To book, post a brief naming the year group, the specific goal (SATs, 11+ for named target schools, reading/maths catch-up, general support), and your preferred mode. Tutors pitch back within 24 hours, you take a free 30-minute trial, and ongoing sessions begin once both sides agree. The 5% commission is paid by the family on top of the tutor’s rate, with no agency margin and no contract lock-in. For primary in particular, watch the trial lesson with your child — fit matters more at this age than for any other tutoring market.

Frequently asked questions

When should we start primary tutoring?

It depends on the goal. For 11+ preparation aiming at selective grammars or independents, Year 4 is the strategic best moment — earlier risks burnout, later loses too much preparation time. For SATs and KS2 catch-up, Year 5 autumn term is fine. For lockdown-related reading or arithmetic gaps in Year 2 or 3, sooner is better — these gaps compound year on year if untreated.

How much does a primary tutor cost?

Primary tutors charge £25–£40 an hour for general support, £30–£50 for SATs preparation, and £40–£75 for 11+ exam preparation. London 11+ rates run higher — £50–£90 an hour for tutors with track records at specific target schools. Tutors who have themselves taught in primary schools (QTS qualified) sit at the upper end. Platform commission is a flat 5% on top of the tutor's rate.

How long should primary tutoring sessions be?

Forty-five minutes for KS1 and lower KS2 (Years 1 to 4), sixty for upper KS2 (Years 5 and 6). Younger children lose focus past 45 minutes, especially online. Strong tutors break each session into 10-minute blocks of different activities — reading, maths, games, writing — to keep attention. A 60-minute session with a Year 2 student that's all in one block is too long; the same time split into four 15-minute activities works.

Online or in-person for primary tutoring?

For Year 5 and Year 6, online works well if the child is screen-comfortable and the parent can be in the room. For Year 1 to Year 4, in-person tends to be more effective — younger children focus better with a tutor physically present, and the tutor can use printed materials, manipulatives, and games more easily. Some families compromise with in-person every other week and online in between.

Can primary tutors help with reading and writing for younger children?

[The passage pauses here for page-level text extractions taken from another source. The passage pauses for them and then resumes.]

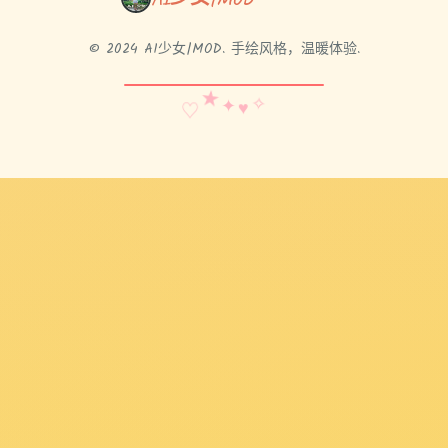
© 2024 AI少女|MOD. 手绘风格，温暖体验.
✧
★
♡
✦
♥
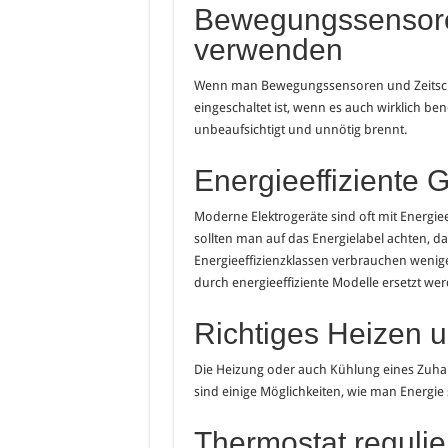
Bewegungssensore
verwenden
Wenn man Bewegungssensoren und Zeitschalt
eingeschaltet ist, wenn es auch wirklich benö
unbeaufsichtigt und unnötig brennt.
Energieeffiziente
Moderne Elektrogeräte sind oft mit Energie
sollten man auf das Energielabel achten, d
Energieeffizienzklassen verbrauchen weniger
durch energieeffiziente Modelle ersetzt we
Richtiges Heizen 
Die Heizung oder auch Kühlung eines Zuha
sind einige Möglichkeiten, wie man Energie
Thermostat regulie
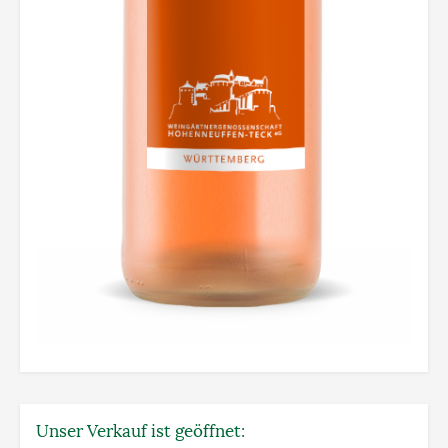
Unser Verkauf ist geöffnet:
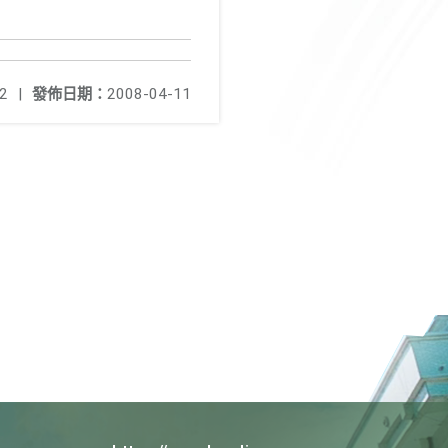
2
|
發佈日期：
2008-04-11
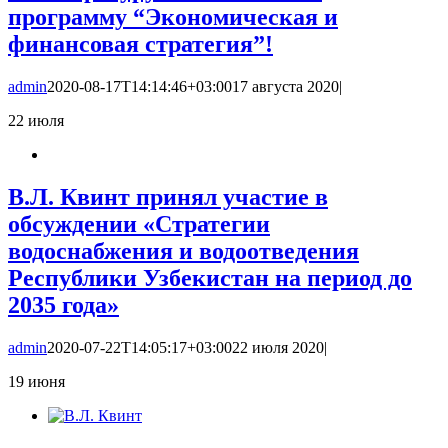
программу “Экономическая и
финансовая стратегия”!
admin
2020-08-17T14:14:46+03:00
17 августа 2020
|
22
июля
В.Л. Квинт принял участие в
обсуждении «Стратегии
водоснабжения и водоотведения
Республики Узбекистан на период до
2035 года»
admin
2020-07-22T14:05:17+03:00
22 июля 2020
|
19
июня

Yes. Several platform tutors specialise in early literacy — synthetic phonics, fluency practice, sight word recognition, and emergent writing. For Year 1 and Year 2 children behind on reading, weekly tutoring with a phonics-trained tutor (often a current or former primary teacher) closes gaps faster than the school's own intervention groups. Look for tutors with explicit phonics certification or KS1 teaching experience.

Do primary tutors prepare children for 11+ exams?

Specialist 11+ tutors do — and the work is materially different from generalist primary tutoring. 11+ preparation drills the specific paper styles used by GL Assessment, CEM, ISEB Common Pre-Test, and the bespoke papers at Westminster, KCS, Habs, Tiffin, Sutton, Henrietta Barnett, and Latymer Edmonton. Generalist primary tutors who claim 11+ expertise without naming target schools are usually winging it. Filter by school name.